[Given data — start]

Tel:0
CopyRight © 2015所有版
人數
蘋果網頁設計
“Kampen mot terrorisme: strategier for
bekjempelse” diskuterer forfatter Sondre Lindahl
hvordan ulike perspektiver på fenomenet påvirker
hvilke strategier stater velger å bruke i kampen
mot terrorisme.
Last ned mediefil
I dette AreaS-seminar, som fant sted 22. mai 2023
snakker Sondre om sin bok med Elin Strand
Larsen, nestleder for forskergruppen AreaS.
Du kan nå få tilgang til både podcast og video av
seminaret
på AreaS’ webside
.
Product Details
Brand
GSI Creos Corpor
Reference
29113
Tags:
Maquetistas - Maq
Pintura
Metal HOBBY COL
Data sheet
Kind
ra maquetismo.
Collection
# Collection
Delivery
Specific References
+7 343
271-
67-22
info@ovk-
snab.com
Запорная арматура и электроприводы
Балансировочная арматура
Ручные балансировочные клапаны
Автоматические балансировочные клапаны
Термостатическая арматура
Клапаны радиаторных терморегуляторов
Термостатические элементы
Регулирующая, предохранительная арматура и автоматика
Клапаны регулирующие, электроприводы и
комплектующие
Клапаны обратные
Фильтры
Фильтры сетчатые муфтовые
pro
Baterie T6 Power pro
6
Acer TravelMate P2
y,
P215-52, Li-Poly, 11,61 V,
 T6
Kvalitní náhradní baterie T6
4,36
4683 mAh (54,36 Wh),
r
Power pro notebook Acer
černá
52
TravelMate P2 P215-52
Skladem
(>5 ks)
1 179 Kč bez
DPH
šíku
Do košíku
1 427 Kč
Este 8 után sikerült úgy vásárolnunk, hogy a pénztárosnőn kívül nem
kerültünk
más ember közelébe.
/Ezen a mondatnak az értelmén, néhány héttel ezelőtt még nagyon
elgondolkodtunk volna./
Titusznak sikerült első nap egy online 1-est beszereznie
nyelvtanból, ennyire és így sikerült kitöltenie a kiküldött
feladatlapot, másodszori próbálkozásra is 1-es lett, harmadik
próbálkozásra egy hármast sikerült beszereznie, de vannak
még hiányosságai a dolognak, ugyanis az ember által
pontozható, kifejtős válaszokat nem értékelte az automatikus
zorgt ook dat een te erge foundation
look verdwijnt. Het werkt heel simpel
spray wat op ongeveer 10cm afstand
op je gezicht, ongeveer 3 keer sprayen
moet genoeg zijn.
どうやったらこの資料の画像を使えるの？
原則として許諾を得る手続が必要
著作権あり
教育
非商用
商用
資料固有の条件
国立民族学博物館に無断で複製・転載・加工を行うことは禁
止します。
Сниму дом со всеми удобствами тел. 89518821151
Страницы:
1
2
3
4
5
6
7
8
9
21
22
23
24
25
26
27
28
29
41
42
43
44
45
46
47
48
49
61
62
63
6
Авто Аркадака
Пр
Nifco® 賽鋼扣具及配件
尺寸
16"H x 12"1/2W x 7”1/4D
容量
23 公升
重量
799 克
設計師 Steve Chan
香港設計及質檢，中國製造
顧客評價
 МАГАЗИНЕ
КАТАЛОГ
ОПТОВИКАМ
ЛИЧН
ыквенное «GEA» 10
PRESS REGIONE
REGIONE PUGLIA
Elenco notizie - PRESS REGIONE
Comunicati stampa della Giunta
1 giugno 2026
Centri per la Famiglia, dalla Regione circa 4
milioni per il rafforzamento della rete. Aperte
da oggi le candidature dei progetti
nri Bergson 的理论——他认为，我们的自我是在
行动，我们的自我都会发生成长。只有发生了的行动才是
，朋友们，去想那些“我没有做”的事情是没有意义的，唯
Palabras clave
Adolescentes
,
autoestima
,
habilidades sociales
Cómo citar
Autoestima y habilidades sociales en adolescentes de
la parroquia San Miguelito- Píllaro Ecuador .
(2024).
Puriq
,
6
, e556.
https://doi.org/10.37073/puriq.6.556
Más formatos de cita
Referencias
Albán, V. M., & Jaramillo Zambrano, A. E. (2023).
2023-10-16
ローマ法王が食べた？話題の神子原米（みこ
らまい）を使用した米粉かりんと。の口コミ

[Given data — finish]

- Directions for this task -
The answer is the run of lines above from the line containing "még hiányosságai a" through the line containing "REGIONE PUGLIA", copied exactly and alone.

- Task output -
még hiányosságai a dolognak, ugyanis az ember által
pontozható, kifejtős válaszokat nem értékelte az automatikus
zorgt ook dat een te erge foundation
look verdwijnt. Het werkt heel simpel
spray wat op ongeveer 10cm afstand
op je gezicht, ongeveer 3 keer sprayen
moet genoeg zijn.
どうやったらこの資料の画像を使えるの？
原則として許諾を得る手続が必要
著作権あり
教育
非商用
商用
資料固有の条件
国立民族学博物館に無断で複製・転載・加工を行うことは禁
止します。
Сниму дом со всеми удобствами тел. 89518821151
Страницы:
1
2
3
4
5
6
7
8
9
21
22
23
24
25
26
27
28
29
41
42
43
44
45
46
47
48
49
61
62
63
6
Авто Аркадака
Пр
Nifco® 賽鋼扣具及配件
尺寸
16"H x 12"1/2W x 7”1/4D
容量
23 公升
重量
799 克
設計師 Steve Chan
香港設計及質檢，中國製造
顧客評價
 МАГАЗИНЕ
КАТАЛОГ
ОПТОВИКАМ
ЛИЧН
ыквенное «GEA» 10
PRESS REGIONE
REGIONE PUGLIA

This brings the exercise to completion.